Engineers often don’t trust sales. There are good reasons for this. We’ve all encountered sales people who have been less than honest. Sales people who have pushed what’s good for them, rather than what’s good for us. The kind of people who become engineers often insist on accuracy in representing products. We also have found ourselves on the receiving end of commitments that “optimistic” sales people made to win the deal.
(“Of course it integrates with your abacus-based accounting system. No problem!” Who has to make things actually integrate? The engineers. Then, when the project is late and you didn’t get your bonus, while the sales rep buys a BMW and takes his family to Tahiti with his commission, your resentment deepens.)
Then, when you start your own consulting business, you suddenly realize how important sales is. Not that you’d ever promise things that you can’t do, but you need to close business. How can you win deals without turning into the very caricature you hated? How do you grow without putting yourself and your team in the same impossible situations that made you miss your bonus?

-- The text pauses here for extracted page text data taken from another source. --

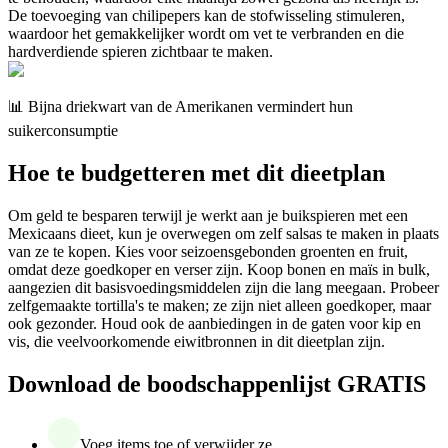
De toevoeging van chilipepers kan de stofwisseling stimuleren,
waardoor het gemakkelijker wordt om vet te verbranden en die
hardverdiende spieren zichtbaar te maken.
📊 Bijna driekwart van de Amerikanen vermindert hun
suikerconsumptie
Hoe te budgetteren met dit dieetplan
Om geld te besparen terwijl je werkt aan je buikspieren met een
Mexicaans dieet, kun je overwegen om zelf salsas te maken in plaats
van ze te kopen. Kies voor seizoensgebonden groenten en fruit,
omdat deze goedkoper en verser zijn. Koop bonen en maïs in bulk,
aangezien dit basisvoedingsmiddelen zijn die lang meegaan. Probeer
zelfgemaakte tortilla's te maken; ze zijn niet alleen goedkoper, maar
ook gezonder. Houd ook de aanbiedingen in de gaten voor kip en
vis, die veelvoorkomende eiwitbronnen in dit dieetplan zijn.
Download de boodschappenlijst GRATIS
Voeg items toe of verwijder ze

This site is for people who didn’t mean to end up doing sales (and marketing), but somehow did. Maybe you started your own company, or got promoted to a position that requires sales. I’ll share some of my stories (many hilariously awful), and stories of people who have succeeded in sales from unlikely backgrounds. As I’ve talked about my journey, I realized a lot of people are on a similar journey, and we could help each other learn the easy way instead of the hard way (at least some of the time).